* [What you will do] Records follow. Pull out every line that contains "caméra".

====== Provided records ======

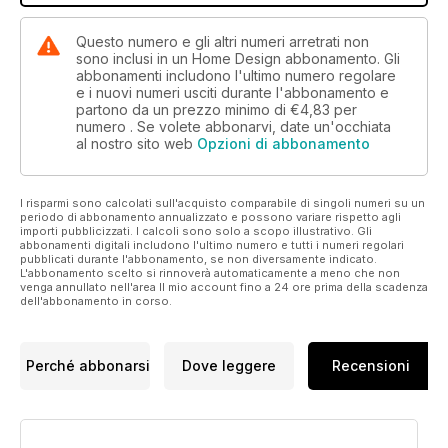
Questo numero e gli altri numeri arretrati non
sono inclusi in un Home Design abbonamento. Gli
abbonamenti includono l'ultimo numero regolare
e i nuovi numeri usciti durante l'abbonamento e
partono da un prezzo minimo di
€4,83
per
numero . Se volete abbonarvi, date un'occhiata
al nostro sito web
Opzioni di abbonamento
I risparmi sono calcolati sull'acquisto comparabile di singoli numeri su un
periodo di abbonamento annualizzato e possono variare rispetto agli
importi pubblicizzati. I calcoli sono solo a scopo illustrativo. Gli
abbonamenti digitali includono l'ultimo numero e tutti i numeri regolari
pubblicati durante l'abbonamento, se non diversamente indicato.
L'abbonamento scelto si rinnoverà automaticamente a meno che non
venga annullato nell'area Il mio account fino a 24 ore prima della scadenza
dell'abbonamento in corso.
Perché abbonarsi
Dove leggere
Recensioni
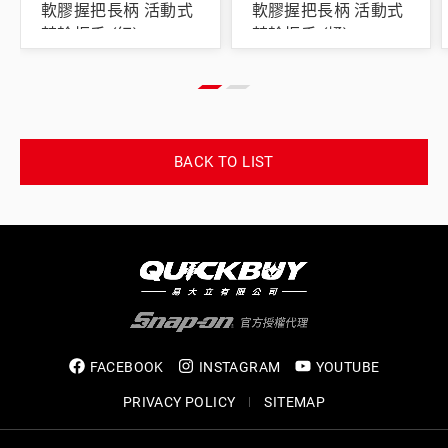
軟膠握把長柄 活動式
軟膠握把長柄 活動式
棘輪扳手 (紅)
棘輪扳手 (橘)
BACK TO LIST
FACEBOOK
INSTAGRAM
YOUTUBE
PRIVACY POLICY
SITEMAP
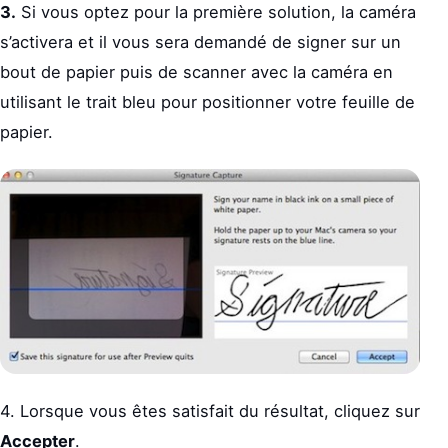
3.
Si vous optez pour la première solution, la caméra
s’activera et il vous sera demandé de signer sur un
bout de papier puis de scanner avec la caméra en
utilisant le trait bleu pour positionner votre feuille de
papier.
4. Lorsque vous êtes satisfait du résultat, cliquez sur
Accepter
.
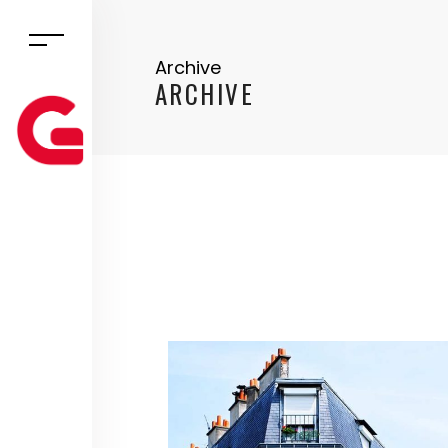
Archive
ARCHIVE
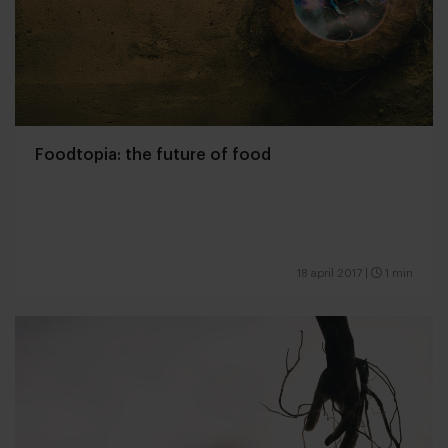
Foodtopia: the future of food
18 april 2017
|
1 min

======

* [Result below]
Si vous optez pour la première solution, la caméra
bout de papier puis de scanner avec la caméra en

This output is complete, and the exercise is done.